In the Joycean Grand Scheme for the Wake, Anna Livia Plurabelle (ALP) represents the River Liffey as well as most of the other rivers of the world whose names also appear throughout the book. Thus she is the symbol of life and constant renewal, the mature female archetype, Eve, the Mother of All.

Just as Joyce reflects and refracts Earwicker, the Male Principle, into a myriad of forms, ALP, the all-feminine, also transmutes into Isis, retrieving the bones of her brother-husband, Osiris; Iseult or Isolde, the Irish princess who falls in love with Tristan; a grandmother who serves the feast at the Wake; an old barnyard hen who scratches up the scraps of a mysterious letter containing all the secrets of a woman's heart.

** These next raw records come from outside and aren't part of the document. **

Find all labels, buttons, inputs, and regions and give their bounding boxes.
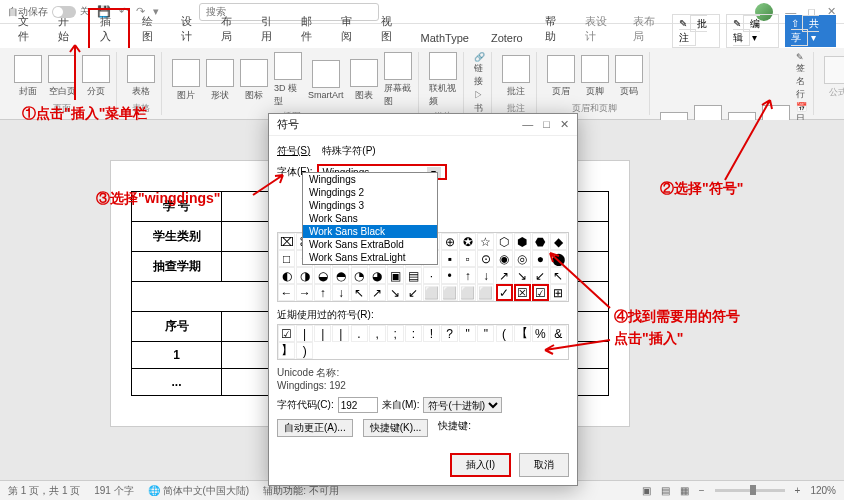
from-select[interactable]: 符号(十进制) [423, 397, 502, 413]
tab-review[interactable]: 审阅 [331, 10, 369, 48]
symbol-cell[interactable]: ☆ [477, 233, 494, 250]
symbol-cell[interactable]: ↑ [459, 267, 476, 284]
tab-mathtype[interactable]: MathType [411, 28, 479, 48]
screenshot-button[interactable]: 屏幕截图 [384, 52, 412, 108]
font-option[interactable]: Wingdings 3 [303, 199, 437, 212]
tab-references[interactable]: 引用 [251, 10, 289, 48]
edit-button[interactable]: ✎ 编辑 ▾ [726, 14, 779, 48]
symbol-cell[interactable]: □ [278, 250, 295, 267]
symbol-cell[interactable]: ⬜ [441, 284, 458, 301]
symbol-cell[interactable]: ☒ [514, 284, 531, 301]
recent-symbol[interactable]: | [314, 325, 331, 342]
tab-draw[interactable]: 绘图 [132, 10, 170, 48]
symbol-cell[interactable]: ✪ [459, 233, 476, 250]
recent-symbol[interactable]: ; [387, 325, 404, 342]
footer-button[interactable]: 页脚 [581, 55, 609, 98]
smartart-button[interactable]: SmartArt [308, 60, 344, 100]
chart-button[interactable]: 图表 [350, 59, 378, 102]
cancel-button[interactable]: 取消 [519, 453, 569, 477]
shortcut-button[interactable]: 快捷键(K)... [363, 419, 429, 437]
symbol-cell[interactable]: ↙ [405, 284, 422, 301]
insert-button[interactable]: 插入(I) [450, 453, 511, 477]
comments-button[interactable]: ✎ 批注 [672, 14, 719, 48]
symbol-cell[interactable]: ↖ [351, 284, 368, 301]
symbol-cell[interactable]: ▣ [387, 267, 404, 284]
link-button[interactable]: 🔗 链接 [474, 52, 485, 88]
symbol-cell[interactable]: ✓ [496, 284, 513, 301]
shapes-button[interactable]: 形状 [206, 59, 234, 102]
recent-symbol[interactable]: . [351, 325, 368, 342]
symbol-cell[interactable]: ⬜ [477, 284, 494, 301]
symbol-cell[interactable]: ▪ [441, 250, 458, 267]
font-option[interactable]: Work Sans ExtraBold [303, 238, 437, 251]
symbol-cell[interactable]: ▤ [405, 267, 422, 284]
zoom-level[interactable]: 120% [810, 485, 836, 496]
symbol-cell[interactable]: → [296, 284, 313, 301]
symbol-cell[interactable]: ↗ [369, 284, 386, 301]
recent-symbol[interactable]: " [477, 325, 494, 342]
symbol-cell[interactable]: ⊙ [477, 250, 494, 267]
page-status[interactable]: 第 1 页，共 1 页 [8, 484, 80, 498]
font-option[interactable]: Work Sans Black [303, 225, 437, 238]
symbol-cell[interactable]: · [423, 267, 440, 284]
symbol-cell[interactable]: ↙ [532, 267, 549, 284]
symbol-cell[interactable]: ⬢ [514, 233, 531, 250]
pagenumber-button[interactable]: 页码 [615, 55, 643, 98]
symbol-cell[interactable]: ⬜ [459, 284, 476, 301]
symbol-cell[interactable]: ◎ [514, 250, 531, 267]
symbol-cell[interactable]: ◕ [369, 267, 386, 284]
share-button[interactable]: ⇧ 共享 ▾ [785, 15, 836, 47]
tab-layout[interactable]: 布局 [211, 10, 249, 48]
symbol-cell[interactable]: ↓ [332, 284, 349, 301]
recent-symbol[interactable]: 【 [514, 325, 531, 342]
symbol-cell[interactable]: ⬤ [550, 250, 567, 267]
symbol-cell[interactable]: ↘ [514, 267, 531, 284]
symbol-cell[interactable]: ⌧ [278, 233, 295, 250]
zoom-slider[interactable] [715, 489, 785, 492]
autocorrect-button[interactable]: 自动更正(A)... [277, 419, 353, 437]
dialog-close-icon[interactable]: ✕ [560, 118, 569, 131]
cover-page-button[interactable]: 封面 [14, 55, 42, 98]
zoom-in-icon[interactable]: + [795, 485, 801, 496]
tab-tablelayout[interactable]: 表布局 [623, 10, 670, 48]
recent-symbol[interactable]: & [550, 325, 567, 342]
font-option[interactable]: Wingdings 2 [303, 186, 437, 199]
signature-button[interactable]: ✎ 签名行 [796, 52, 807, 101]
tab-view[interactable]: 视图 [371, 10, 409, 48]
symbol-cell[interactable]: ← [278, 284, 295, 301]
symbol-cell[interactable]: ⊕ [441, 233, 458, 250]
recent-symbol[interactable]: ? [441, 325, 458, 342]
tab-tabledesign[interactable]: 表设计 [575, 10, 622, 48]
symbol-cell[interactable]: ☑ [532, 284, 549, 301]
dialog-minimize-icon[interactable]: — [522, 118, 533, 131]
pictures-button[interactable]: 图片 [172, 59, 200, 102]
symbol-cell[interactable]: ⬣ [532, 233, 549, 250]
font-option[interactable]: Wingdings [303, 173, 437, 186]
language-status[interactable]: 🌐 简体中文(中国大陆) [148, 484, 249, 498]
symbol-cell[interactable]: ⊞ [550, 284, 567, 301]
symbol-cell[interactable]: ◔ [351, 267, 368, 284]
symbol-cell[interactable]: ◑ [296, 267, 313, 284]
3dmodels-button[interactable]: 3D 模型 [274, 52, 302, 108]
comment-button[interactable]: 批注 [502, 55, 530, 98]
symbol-cell[interactable]: ⬜ [423, 284, 440, 301]
equation-button[interactable]: 公式 [824, 56, 844, 99]
font-dropdown[interactable]: WingdingsWingdings 2Wingdings 3Work Sans… [302, 172, 438, 265]
symbol-cell[interactable]: ◒ [314, 267, 331, 284]
icons-button[interactable]: 图标 [240, 59, 268, 102]
recent-symbol[interactable]: 】 [278, 342, 295, 359]
char-code-input[interactable] [338, 397, 378, 413]
font-option[interactable]: Work Sans [303, 212, 437, 225]
word-count[interactable]: 191 个字 [94, 484, 133, 498]
recent-symbol[interactable]: % [532, 325, 549, 342]
view-print-icon[interactable]: ▤ [661, 485, 670, 496]
symbol-cell[interactable]: ▫ [459, 250, 476, 267]
recent-symbol[interactable]: ☑ [278, 325, 295, 342]
symbol-cell[interactable]: ◆ [550, 233, 567, 250]
blank-page-button[interactable]: 空白页 [48, 55, 76, 98]
symbol-cell[interactable]: ⬡ [496, 233, 513, 250]
symbol-cell[interactable]: ↓ [477, 267, 494, 284]
symbol-cell[interactable]: ↗ [496, 267, 513, 284]
symbol-cell[interactable]: ◓ [332, 267, 349, 284]
font-option[interactable]: Work Sans ExtraLight [303, 251, 437, 264]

She is a passing cloud, a flowing stream, a memory of girlhood, a premonition of life's passing.

But always and forever, Anna Livia Plurabelle is a river—time, the principle of vivid movement, changing yet unchanged, the beginning, the middle and the end, converting the past into the future.


tell me all about

Anna Livia! I want to hear all

about Anna Livia. Well, you know Anna Livia?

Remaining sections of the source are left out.